At noon, Salsera’s cavernous interior — the place is probably four or five times bigger than your average Deep Ellum retail space — is empty. Despite billing itself as more of a late-night spot to grab a cocktail, a Cuban and maybe cut a rug, Café Salsera opens at 7 a.m. on weekdays and 10 a.m. on weekends to serve coffee and pastries. On Saturday and Sunday, “brunch service” runs from noon until four. Please note the strategic use of quotation marks in the preceding sentence, as they hint at the fact that Salsera’s brunch is as wanting of dishes — there are four — and a professional staff as the restaurant is of daytime customers.

Some place top priority on the service they receive at restaurants. I am not one of those people. To me, hospitality has wiggle room: The better the food is, the less I care how professional the servers are. If the food is good and so are the staff, more’s the better. So when the waitress’ greeting consisted of “I got two hours of sleep last night” I tucked in and hoped that the food/service relationship was inverse.

It wasn’t.

Even the iced coffee was bad. Iced coffee! As in, you make coffee and then you put ice in it. Café Salsera’s bar, with its shiny, Italian espresso maker, appears fully equipped to turn out caffeinated beverages of superior quality. And yet, the consensus at our table was that the iced coffee was made from instant coffee. If it wasn’t, something must have crawled into whatever contraption was used for brewing and died. Our waitress said nothing regarding the fact that the coffee sat on the table, melting and untouched. It is experiences like these that drive consumers into the corporate, sterilized and reliable hands of Starbucks.

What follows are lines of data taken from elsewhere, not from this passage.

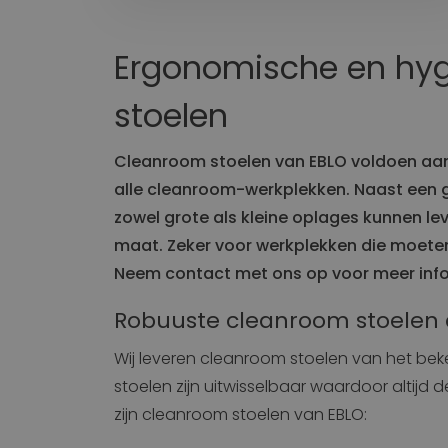
Constructie
Transport
Stoelen voor Bouwkraan
Ergonomische en hyg
Stoelen voor Bouwmachine
Werkplek
stoelen
Matt
Stoelen voor Grondverzet
Intern transport
Cleanroom stoelen van EBLO voldoen aan 
alle cleanroom-werkplekken. Naast een g
Logistiek
Stoelen voor Heftruck
zowel grote als kleine oplages kunnen lev
Stoelen voor Kleine voertuigen
maat. Zeker voor werkplekken die moeten 
Neem contact met ons op voor meer info
Stoelen voor Reachtruck
Wagenpark
Robuuste cleanroom stoelen d
Stoelen voor Heftruck
Wij leveren cleanroom stoelen van het be
Stoelen voor Kleine voertuigen
stoelen zijn uitwisselbaar waardoor altijd
zijn cleanroom stoelen van EBLO:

Then there were the chilaquiles. “Here are the nachos,” said our server upon delivering the plate of food that did, in fact, appear to be nachos. Confused, I surveyed my surroundings. Had I somehow fallen into an alternate dimension where chilaquiles morph into bowling-alley snack food? A query about the identity of the dish before us was lost on both the server and the waitress, neither of whom knew what chilaquiles were or how they differ from nachos. This is an understandable gap in knowledge, as being able to identify and describe food that is listed on the menu of the restaurant where one works is beyond the wheelhouse of wait staff. The waitress did seem eager to learn, however, and so I acquiesced when she asked what chilaquiles were. Satisfied, she departed by expressing her hope that our table enjoyed whatever it was that we had ordered.


The nachos were tasty in that stoner food kind of way. Café Salsera somehow managed to perfectly capture the essence of Taco Bell ground beef and distributed this essence across dry tortilla chips along with some cheese, shredded pork, lettuce, pico de gallo and fried eggs. Had they been billed as nachos from the get-go, and had they cost $7 instead of $13, they would have garnered an apathetic thumb of approval. Being the Armani label tacked onto the Target dress that they were, however, they get passionately hostile thumbs down.

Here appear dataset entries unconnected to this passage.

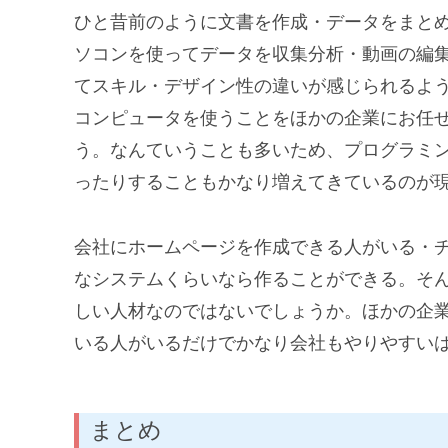
ひと昔前のように文書を作成・データをまと
ソコンを使ってデータを収集分析・動画の編
てスキル・デザイン性の違いが感じられるよ
コンピュータを使うことをほかの企業にお任
う。なんていうことも多いため、プログラミ
ったりすることもかなり増えてきているのが
会社にホームページを作成できる人がいる・
なシステムくらいなら作ることができる。そ
しい人材なのではないでしょうか。ほかの企
いる人がいるだけでかなり会社もやりやすい
まとめ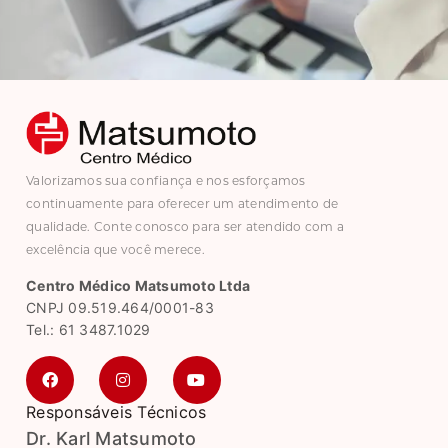
Valorizamos sua confiança e nos esforçamos
continuamente para oferecer um atendimento de
qualidade. Conte conosco para ser atendido com a
excelência que você merece.
Centro Médico Matsumoto Ltda
CNPJ 09.519.464/0001-83
Tel.: 61 3487.1029
Responsáveis Técnicos
Dr. Karl Matsumoto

The banana bread French toast ($13) fared better than the chilaquilesnachos. For one thing, they were delivered as advertised. Four pieces of banana bread, dipped in egg custard and pan-fried, served with candied bacon. The French toast aspect was somewhat lost on the banana bread, as it failed to add any depth of flavor or texture. And while the concept was better than the execution, the banana bread was enjoyable and had a pleasant, authentic banana flavor.

During my visit, one other couple darkened the door. They got coffee. What I got was that particular brand of regret which can only be acquired through spending money on food that can be had elsewhere for less and for higher quality. Dallas is a big place with lots of good brunch options: Café Salsera, unfortunately, is not one of them. 


Café Salsera
 2610 Elm St.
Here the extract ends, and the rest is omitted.